I believe a number of factors contributed to the problem remaining a mystery, including:
- Lack of communication among the vendors, as there was no integrator
- Lack of a single system architect overseeing and responsible for end-to-end issues
- Infighting among the PS organizations, which led to them not talking to each other
I am not a database expert, nor an expert on DWDM connections, nor an expert on the RAID in question or on the remote mirroring software. I do however understand the end-to-end issues and how things should work, and I believe I know I/O better than most. I went down the wrong path on this problem a few times, but was able to back up and start over and finally arrive at the correct culprit.
The case described above was a relatively easy problem to resolve, as it basically boiled down to a configuration issue rather than a hardware problem, software bug, or programming error. And while the database program in the case mentioned remains a performance bottleneck due to the fact that it’s poorly written, the customer can now limp by until it can be rewritten.
I illustrate this case to point out that whatever the problem is, the key to resolving it is being able to look at the issue from end-to-end and doing so without getting bogged down in the politics and disparate communication coming from the various players. It also requires the skills set to at least know at a high level how things should work and what to look for when they do not work correctly.
It’s also imperative to ask many questions and be able to efficiently and effectively process the results. That means looking at the forensic evidence and drawing conclusions — even if they’re sometimes wrong — and being willing to back up and start over again if necessary. These are just a few of the more important qualities involved in being able to resolve a finger-pointing exercise.
With hardware and software not being purchased from a single vendor nearly as often, finger-pointing is likely to continue to occur more frequently in our industry.
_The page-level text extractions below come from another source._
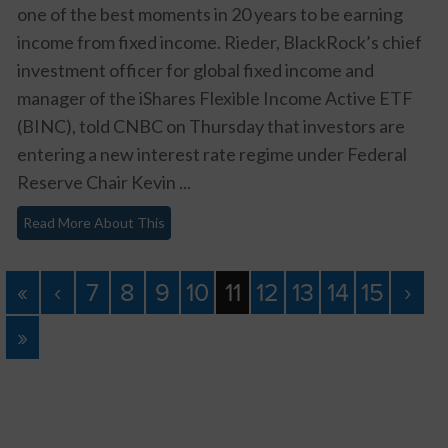
one of the best moments in 20 years to be earning
income from fixed income. Rieder, BlackRock’s chief
investment officer for global fixed income and
manager of the iShares Flexible Income Active ETF
(BINC), told CNBC on Thursday that investors are
entering a new interest rate regime under Federal
Reserve Chair Kevin ...
Read More About This
«
‹
7
8
9
10
11
12
13
14
15
›
»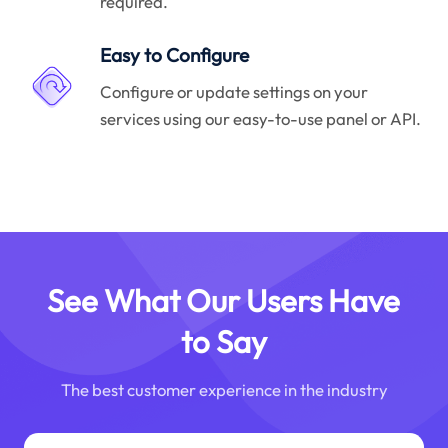
required.
Easy to Configure
Configure or update settings on your
services using our easy-to-use panel or API.
See What Our Users Have
to Say
The best customer experience in the industry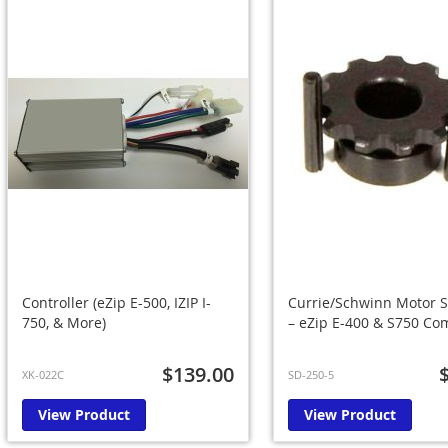
Controller (eZip E-500, IZIP I-
Currie/Schwinn Motor S
750, & More)
– eZip E-400 & S750 Co
$139.00
XK-022C
SD-250-5
View Product
View Product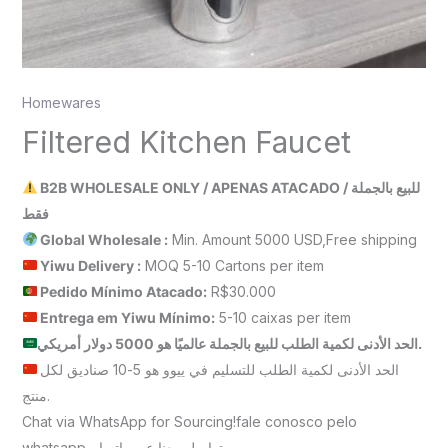
Homewares
Filtered Kitchen Faucet
B2B WHOLESALE ONLY / APENAS ATACADO / للبيع بالجملة
فقط
Global Wholesale :
Min. Amount 5000 USD,Free shipping
Yiwu Delivery :
MOQ 5-10 Cartons per item
Pedido Mínimo Atacado:
R$30.000
Entrega em Yiwu
Mínimo
:
5-10 caixas per item
الحد الأدنى لكمية الطلب للبيع بالجملة عالميًا هو 5000 دولار أمريكي.
الحد الأدنى لكمية الطلب للتسليم في ييوو هو 5-10 صناديق لكل
منتج.
Chat via WhatsApp for Sourcing!fale conosco pelo
whatsappتواصل معنا عبر واتساب.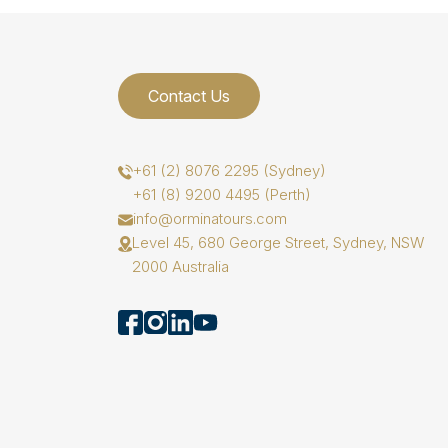
Contact Us
+61 (2) 8076 2295 (Sydney)
+61 (8) 9200 4495 (Perth)
info@orminatours.com
Level 45, 680 George Street, Sydney, NSW
2000 Australia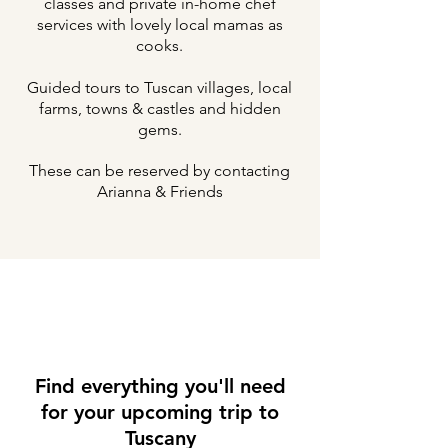
classes and private in-home chef
services with lovely local mamas as
cooks.
Guided tours to Tuscan villages, local
farms, towns & castles and hidden
gems.
These can be reserved by contacting
Arianna & Friends
Find everything you'll need
for your upcoming trip to
Tuscany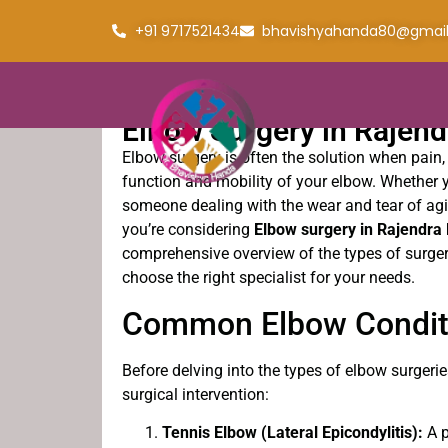
+91 9717521434
bhavishyahanda80@gmai
Elbow Surgery in Rajen
Elbow surgery is often the solution when pain, 
function and mobility of your elbow. Whether y
someone dealing with the wear and tear of ag
you’re considering
Elbow surgery in Rajendra
comprehensive overview of the types of surger
choose the right specialist for your needs.
Common Elbow Conditi
Before delving into the types of elbow surgerie
surgical intervention:
Tennis Elbow (Lateral Epicondylitis):
A p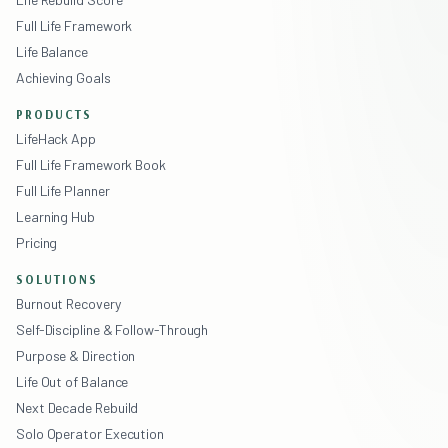
Full Life Framework
Life Balance
Achieving Goals
PRODUCTS
LifeHack App
Full Life Framework Book
Full Life Planner
Learning Hub
Pricing
SOLUTIONS
Burnout Recovery
Self-Discipline & Follow-Through
Purpose & Direction
Life Out of Balance
Next Decade Rebuild
Solo Operator Execution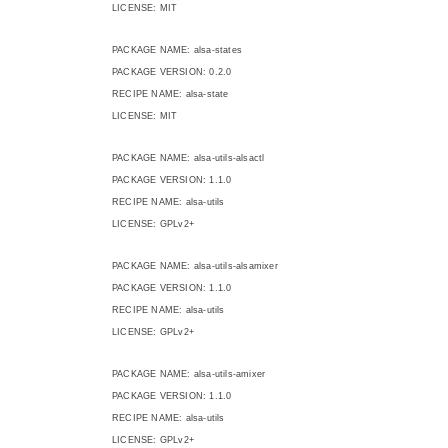
LICENSE: MIT
PACKAGE NAME: alsa-states
PACKAGE VERSION: 0.2.0
RECIPE NAME: alsa-state
LICENSE: MIT
PACKAGE NAME: alsa-utils-alsactl
PACKAGE VERSION: 1.1.0
RECIPE NAME: alsa-utils
LICENSE: GPLv2+
PACKAGE NAME: alsa-utils-alsamixer
PACKAGE VERSION: 1.1.0
RECIPE NAME: alsa-utils
LICENSE: GPLv2+
PACKAGE NAME: alsa-utils-amixer
PACKAGE VERSION: 1.1.0
RECIPE NAME: alsa-utils
LICENSE: GPLv2+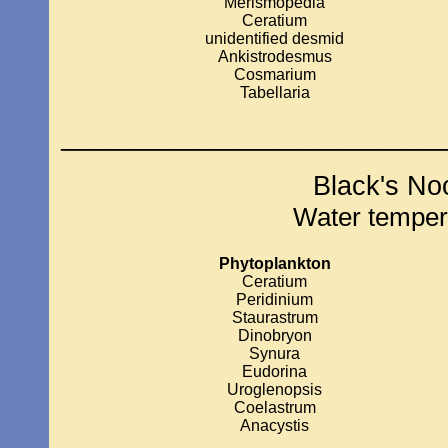
Merismopedia
Ceratium
unidentified desmid
Ankistrodesmus
Cosmarium
Tabellaria
_____________________________
Black's No
Water temper
Phytoplankton
Ceratium
Peridinium
Staurastrum
Dinobryon
Synura
Eudorina
Uroglenopsis
Coelastrum
Anacystis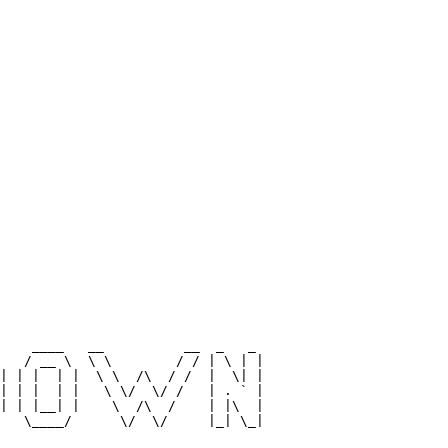
                                 

                                 

                                 

                                 

                                 

                                 

                                 

                                 

                                 

                                 

                                 

                                 

    ____   __          __  _   _ 

   / __ \  \ \        / / | \ | |

| | |  | |  \ \  /\  / /  |  \| |

| | |  | |   \ \/  \/ /   | . ` |

| | |__| |    \  /\  /    | |\  |

   \____/      \/  \/     |_| \_|

                                 
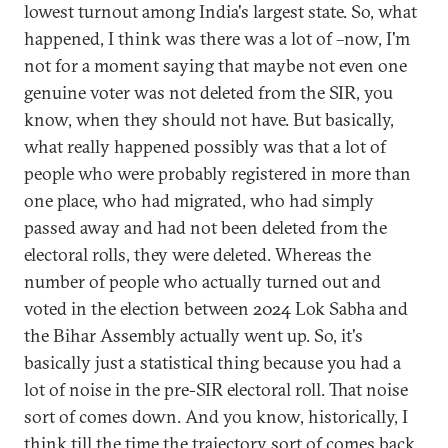
lowest turnout among India's largest state. So, what
happened, I think was there was a lot of –now, I'm
not for a moment saying that maybe not even one
genuine voter was not deleted from the SIR, you
know, when they should not have. But basically,
what really happened possibly was that a lot of
people who were probably registered in more than
one place, who had migrated, who had simply
passed away and had not been deleted from the
electoral rolls, they were deleted. Whereas the
number of people who actually turned out and
voted in the election between 2024 Lok Sabha and
the Bihar Assembly actually went up. So, it's
basically just a statistical thing because you had a
lot of noise in the pre-SIR electoral roll. That noise
sort of comes down. And you know, historically, I
think till the time the trajectory sort of comes back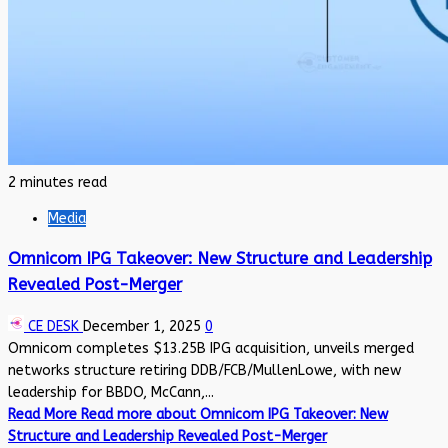
2 minutes read
Media
Omnicom IPG Takeover: New Structure and Leadership
Revealed Post-Merger
CE DESK
December 1, 2025
0
Omnicom completes $13.25B IPG acquisition, unveils merged
networks structure retiring DDB/FCB/MullenLowe, with new
leadership for BBDO, McCann,...
Read More
Read more about Omnicom IPG Takeover: New
Structure and Leadership Revealed Post-Merger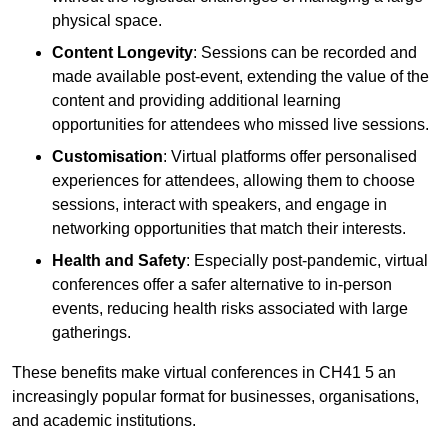
physical space.
Content Longevity
: Sessions can be recorded and
made available post-event, extending the value of the
content and providing additional learning
opportunities for attendees who missed live sessions.
Customisation
: Virtual platforms offer personalised
experiences for attendees, allowing them to choose
sessions, interact with speakers, and engage in
networking opportunities that match their interests.
Health and Safety
: Especially post-pandemic, virtual
conferences offer a safer alternative to in-person
events, reducing health risks associated with large
gatherings.
These benefits make virtual conferences in CH41 5 an
increasingly popular format for businesses, organisations,
and academic institutions.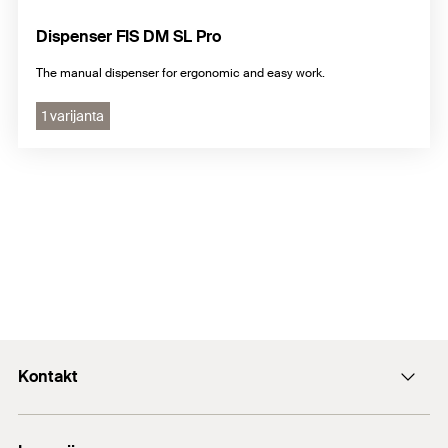
Dispenser FIS DM SL Pro
The manual dispenser for ergonomic and easy work.
1 varijanta
Kontakt
+43 (0) 2252 53730-0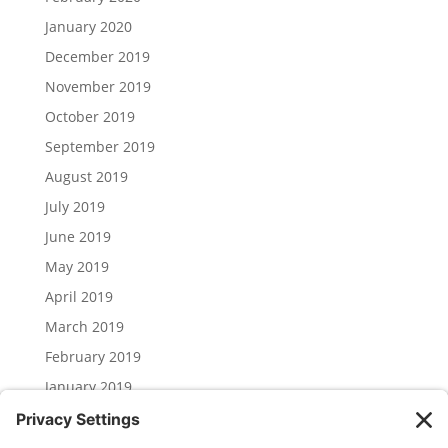
January 2020
December 2019
November 2019
October 2019
September 2019
August 2019
July 2019
June 2019
May 2019
April 2019
March 2019
February 2019
January 2019
December 2018
November 2018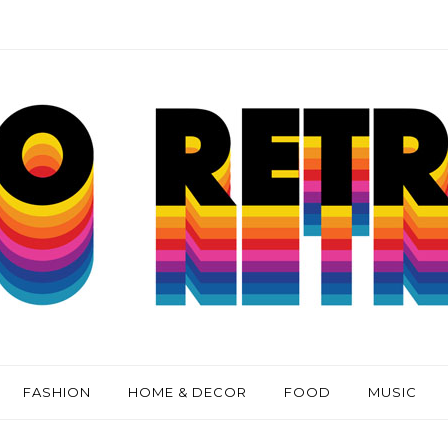
FASHION
HOME & DECOR
FOOD
MUSIC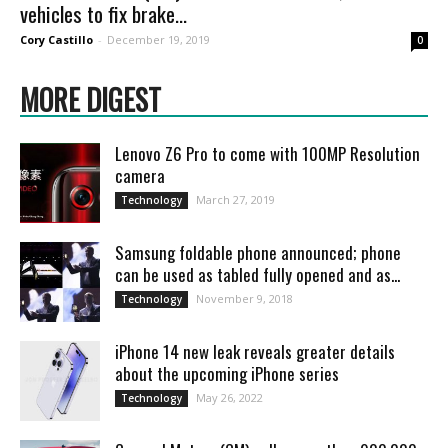
vehicles to fix brake...
Cory Castillo
-
December 19, 2019
0
MORE DIGEST
Lenovo Z6 Pro to come with 100MP Resolution
camera
March 27, 2019
Technology
Samsung foldable phone announced; phone
can be used as tabled fully opened and as...
November 9, 2018
Technology
iPhone 14 new leak reveals greater details
about the upcoming iPhone series
May 26, 2022
Technology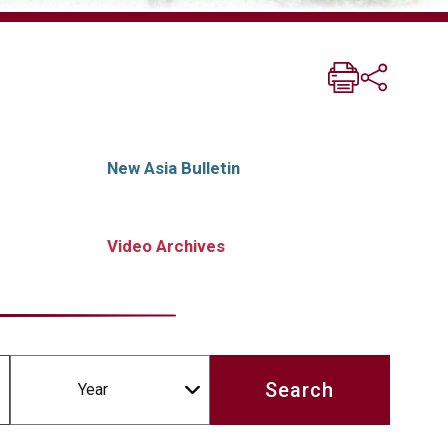
New Asia Bulletin
Video Archives
Year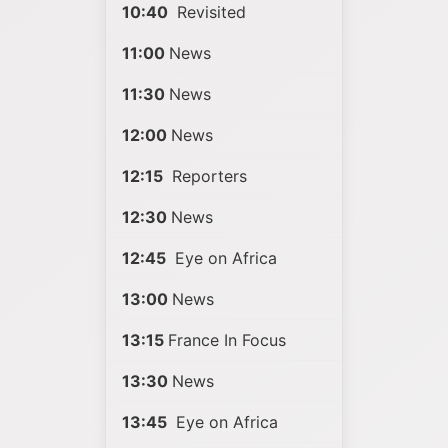
10:40
Revisited
11:00
News
11:30
News
12:00
News
12:15
Reporters
12:30
News
12:45
Eye on Africa
13:00
News
13:15
France In Focus
13:30
News
13:45
Eye on Africa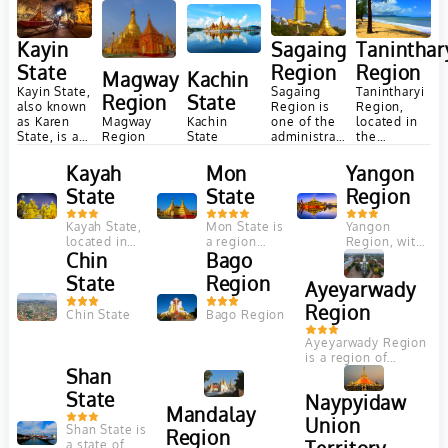
Myanmar
Myanmar
Sagaing
Taninthar
Kayin
Region
Region
State
Magway
Kachin
Sagaing
Tanintharyi
Kayin State,
Region
State
Region is
Region,
also known
Magway
one of the
located in
as Karen
Kachin
Region
administrative
the
State, is a
State
regions of
southern
region in
Myanmar,
part of
southeastern
Kayah
Mon
Yangon
located in
Myanmar,
Myanmar
State
State
Region
the central
offers a
known for...
part...
rich
tapestry of
Kayah State,
Mon State is
Yangon
natural...
located in
a region
Region, with
eastern
Chin
located in
Bago
its bustling
Myanmar, is
the
city life, rich
State
Region
Ayeyarwady
known for its
southeastern
cultural
pristine
part of
heritage, and
Region
Chin State
Bago Region
natural
Myanmar,
nearby
beauty,
bordered by
natural
Ayeyarwady Region
diverse
the...
attractions,
is a region of
ethnic...
offers...
Shan
Myanmar,
occupying the delta
State
Naypyidaw
region of the
Mandalay
Ayeyarwady River....
Union
Shan State is
Region
a state of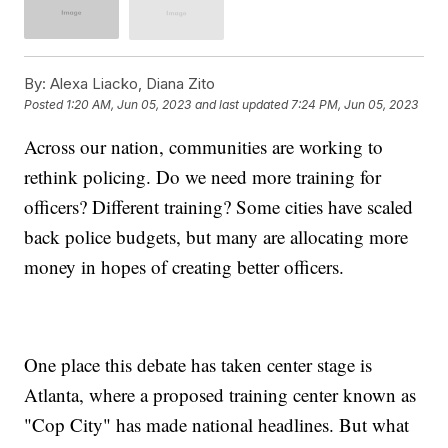
By:
Alexa Liacko, Diana Zito
Posted
1:20 AM, Jun 05, 2023
and last updated
7:24 PM, Jun 05, 2023
Across our nation, communities are working to
rethink policing. Do we need more training for
officers? Different training? Some cities have scaled
back police budgets, but many are allocating more
money in hopes of creating better officers.
One place this debate has taken center stage is
Atlanta, where a proposed training center known as
"Cop City" has made national headlines. But what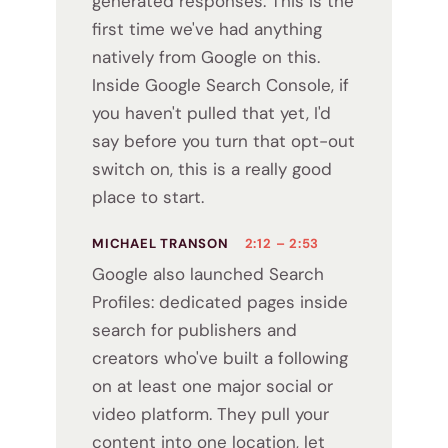
generated responses. This is the
first time we've had anything
natively from Google on this.
Inside Google Search Console, if
you haven't pulled that yet, I'd
say before you turn that opt-out
switch on, this is a really good
place to start.
MICHAEL TRANSON
2:12 – 2:53
Google also launched Search
Profiles: dedicated pages inside
search for publishers and
creators who've built a following
on at least one major social or
video platform. They pull your
content into one location, let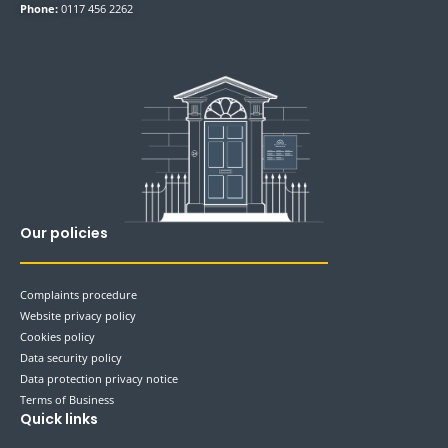
Phone:
0117 456 2262
Our policies
Complaints procedure
Website privacy policy
Cookies policy
Data security policy
Data protection privacy notice
Terms of Business
Quick links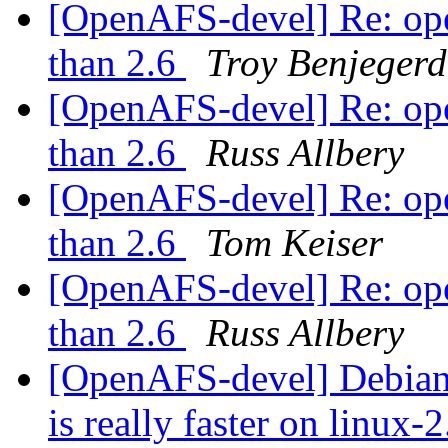
[OpenAFS-devel] Re: opena
than 2.6
Troy Benjegerd
[OpenAFS-devel] Re: opena
than 2.6
Russ Allbery
[OpenAFS-devel] Re: opena
than 2.6
Tom Keiser
[OpenAFS-devel] Re: opena
than 2.6
Russ Allbery
[OpenAFS-devel] Debian 
is really faster on linux-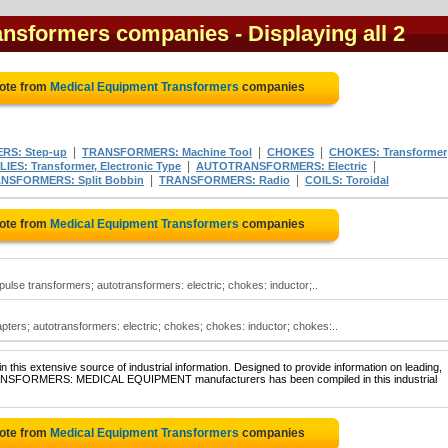
ansformers companies
- Displaying all 2
uote from
Medical Equipment Transformers
companies
|
|
|
S: Step-up
TRANSFORMERS: Machine Tool
CHOKES
CHOKES: Transformer
|
|
ES: Transformer, Electronic Type
AUTOTRANSFORMERS: Electric
|
|
NSFORMERS: Split Bobbin
TRANSFORMERS: Radio
COILS: Toroidal
uote from
Medical Equipment Transformers
companies
lse transformers; autotransformers: electric; chokes: inductor;..
ters; autotransformers: electric; chokes; chokes: inductor; chokes:..
 this extensive source of industrial information. Designed to provide information on leading,
TRANSFORMERS: MEDICAL EQUIPMENT manufacturers has been compiled in this industrial
uote from
Medical Equipment Transformers
companies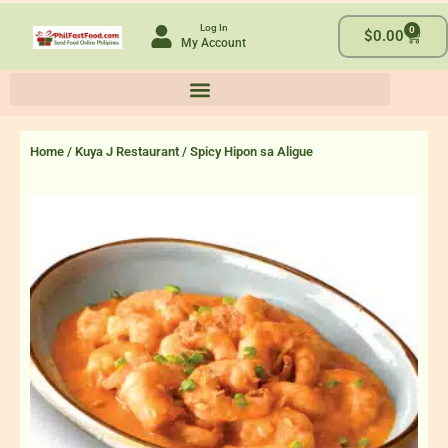
Skip
Log In
0
to
Cart
$
0.00
My Account
content
Home
/
Kuya J Restaurant
/ Spicy Hipon sa Aligue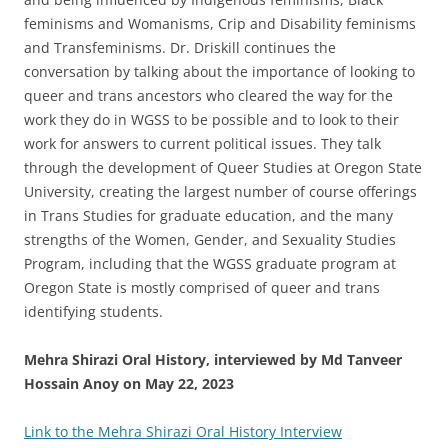
feminisms and Womanisms, Crip and Disability feminisms
and Transfeminisms. Dr. Driskill continues the
conversation by talking about the importance of looking to
queer and trans ancestors who cleared the way for the
work they do in WGSS to be possible and to look to their
work for answers to current political issues. They talk
through the development of Queer Studies at Oregon State
University, creating the largest number of course offerings
in Trans Studies for graduate education, and the many
strengths of the Women, Gender, and Sexuality Studies
Program, including that the WGSS graduate program at
Oregon State is mostly comprised of queer and trans
identifying students.
Mehra Shirazi
Oral History, interviewed by Md Tanveer
Hossain Anoy on May 22, 2023
Link to the Mehra Shirazi Oral History Interview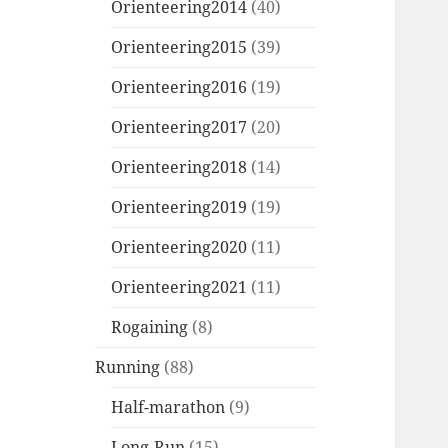
Orienteering2014
(40)
Orienteering2015
(39)
Orienteering2016
(19)
Orienteering2017
(20)
Orienteering2018
(14)
Orienteering2019
(19)
Orienteering2020
(11)
Orienteering2021
(11)
Rogaining
(8)
Running
(88)
Half-marathon
(9)
Long-Run
(15)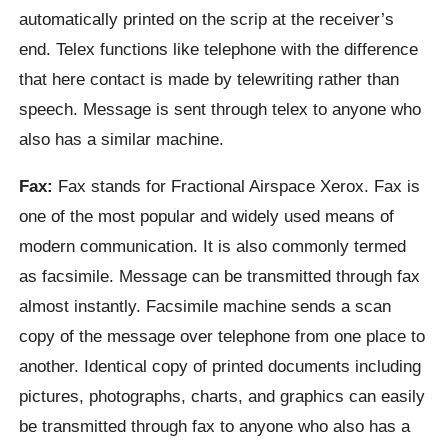
automatically printed on the scrip at the receiver’s
end. Telex functions like telephone with the difference
that here contact is made by telewriting rather than
speech. Message is sent through telex to anyone who
also has a similar machine.
Fax:
Fax stands for Fractional Airspace Xerox. Fax is
one of the most popular and widely used means of
modern communication. It is also commonly termed
as facsimile. Message can be transmitted through fax
almost instantly. Facsimile machine sends a scan
copy of the message over telephone from one place to
another. Identical copy of printed documents including
pictures, photographs, charts, and graphics can easily
be transmitted through fax to anyone who also has a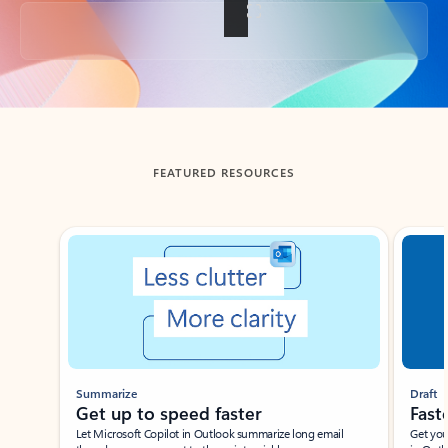
Back to tabs
FEATURED RESOURCES
Showing slide 1 of 3
Summarize
Draft
Get up to speed faster ​
Fast
Let Microsoft Copilot in Outlook summarize long email
Get you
In other words, with the Chinese food menu approach of picking hardware and software from different vendors becoming more and more common, finger-pointing is increasing in parallel.
The key points to take away are that being prepared for successfully navigating these types of issues means having people with the right skill sets to deal with the problems when they arise, or being able to find the right people to solve the problems at hand.
Be prepared for the hard problems that sometimes take weeks to resolve. These issues often involve data corruption, so expect them to make for quite unpleasant and often messy situations. And while you can always hope they’re simple configuration issues that can be swiftly resolved, don’t count on that happening very often.